Emeritus Professor of Immunobiology

I was Professor of Immunobiology in the Nuffield Department of Surgical Sciences (NDS) and Director of the MSc taught course in Integrated Immunology at the University of Oxford. I was also a Senior Fellow of Wolfson College, Oxford.

Biography

Following my undergraduate degree in Biochemistry from the University of Oxford, in 1977 I joined the laboratory of Professor Siamon Gordon as his first graduate student in the Sir William Dunn School of Pathology, Oxford. After the award of DPhil, I then worked from 1980 with the late Nobel laureate Professor Ralph Steinman, as his first postdoctoral fellow, at the Rockefeller University, New York.
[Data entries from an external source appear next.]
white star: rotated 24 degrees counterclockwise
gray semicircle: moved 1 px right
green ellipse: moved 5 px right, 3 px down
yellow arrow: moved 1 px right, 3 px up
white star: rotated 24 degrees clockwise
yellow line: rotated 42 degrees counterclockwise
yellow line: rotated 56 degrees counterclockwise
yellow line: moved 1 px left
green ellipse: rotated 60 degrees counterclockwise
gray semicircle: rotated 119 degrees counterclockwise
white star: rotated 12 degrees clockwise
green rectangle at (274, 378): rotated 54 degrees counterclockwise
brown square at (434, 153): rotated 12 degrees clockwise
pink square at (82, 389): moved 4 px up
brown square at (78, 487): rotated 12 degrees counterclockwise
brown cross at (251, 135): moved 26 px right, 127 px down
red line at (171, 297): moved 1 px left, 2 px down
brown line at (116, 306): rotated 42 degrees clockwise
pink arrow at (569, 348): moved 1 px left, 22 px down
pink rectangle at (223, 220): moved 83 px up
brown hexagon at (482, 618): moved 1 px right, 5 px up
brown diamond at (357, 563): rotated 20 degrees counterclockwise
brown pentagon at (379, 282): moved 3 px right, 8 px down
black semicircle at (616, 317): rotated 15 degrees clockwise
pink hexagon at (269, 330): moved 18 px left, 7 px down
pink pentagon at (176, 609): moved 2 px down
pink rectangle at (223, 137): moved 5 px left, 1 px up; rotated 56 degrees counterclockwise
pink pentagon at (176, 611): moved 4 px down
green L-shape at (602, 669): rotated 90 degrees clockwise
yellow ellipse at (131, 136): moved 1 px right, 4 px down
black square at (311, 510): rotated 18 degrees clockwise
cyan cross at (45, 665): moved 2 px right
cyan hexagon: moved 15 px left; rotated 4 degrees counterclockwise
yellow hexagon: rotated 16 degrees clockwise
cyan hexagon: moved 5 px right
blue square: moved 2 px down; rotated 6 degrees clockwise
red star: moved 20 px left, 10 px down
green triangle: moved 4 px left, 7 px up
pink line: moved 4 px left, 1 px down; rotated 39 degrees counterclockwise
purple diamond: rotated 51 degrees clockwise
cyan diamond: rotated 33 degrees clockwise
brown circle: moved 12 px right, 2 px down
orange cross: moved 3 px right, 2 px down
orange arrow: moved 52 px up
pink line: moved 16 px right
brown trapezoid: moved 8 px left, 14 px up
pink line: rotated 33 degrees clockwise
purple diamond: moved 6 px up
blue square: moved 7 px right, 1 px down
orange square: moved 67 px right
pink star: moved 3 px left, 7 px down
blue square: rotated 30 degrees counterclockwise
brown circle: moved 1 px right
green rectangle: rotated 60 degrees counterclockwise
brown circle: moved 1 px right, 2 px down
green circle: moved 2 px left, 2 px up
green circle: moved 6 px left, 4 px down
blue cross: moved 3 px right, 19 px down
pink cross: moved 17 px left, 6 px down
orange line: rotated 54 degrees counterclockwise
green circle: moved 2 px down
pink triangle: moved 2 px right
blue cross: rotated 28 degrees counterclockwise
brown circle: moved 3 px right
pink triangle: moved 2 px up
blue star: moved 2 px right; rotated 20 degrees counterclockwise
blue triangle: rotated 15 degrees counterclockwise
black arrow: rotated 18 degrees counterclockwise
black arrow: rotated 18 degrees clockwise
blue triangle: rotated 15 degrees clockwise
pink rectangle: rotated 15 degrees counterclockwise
 In 1983 I was appointed as Lecturer in Transplantation Immunology in NDS and, later, Reader in Immunobiology. In 1999-2000 I was Visiting Scholar to the Centenary Institute of Cancer Medicine and Cell Biology, Sydney, and in 2002 I was Visiting Professor at the University of Hong Kong. Since 2016, I have been a Visiting Scholar to The Beutler Institute, Xiamen University, P.R. China.

Research

For more than three decades, the research of my laboratory has focussed on the Immunobiology of dendritic cells (DC). These are the cells, first identified as such by Ralph Steinman, which play pivotal roles in the triggering and regulation of many types of immune response.

Soon after joining NDS, my colleagues and I were the first to visualise Langerhans cells (a type of DC) migrating out of skin grafts after transplantation, discovered the blood migration pathway for DC, and subsequently showed that DC migrate out of heart transplants into the spleen where they initiate transplant rejection. Later, my colleagues and I studied the interaction of various pathogens with DC, including tick-borne encephalitis virus (TBE), malaria and, more recently, HIV. We also initiated two clinical trials of DC-based vaccination against cancer, first in Oxford and then in Sydney, and I have recently coordinated a large EC Network of Excellence (DC-THERA) which aimed, in part, to develop this approach further.

Our current research is principally focussing on: (i) a novel family of tick-derived molecules which modulate the activity of DC and which may have therapeutic potential for treatment of autoimmune diseases, for example; and (ii) the surprisingly predictable immunological properties of a large family of inorganic crystalline materials, called layered double hydroxides, which we believe may have the potential to be incorporated as ‘designer’ adjuvants into intelligent vaccines against cancer and infectious diseases.

Teaching

In 2004, Professor Helen Chapel and I established the MSc Integrated Immunology course which I now direct, and I have also designed and delivered undergraduate courses in immunology over many years. In 2005 I was awarded a Postgraduate Diploma in Teaching and Learning with Distinction, and have received several University and Medical Sciences Division teaching awards.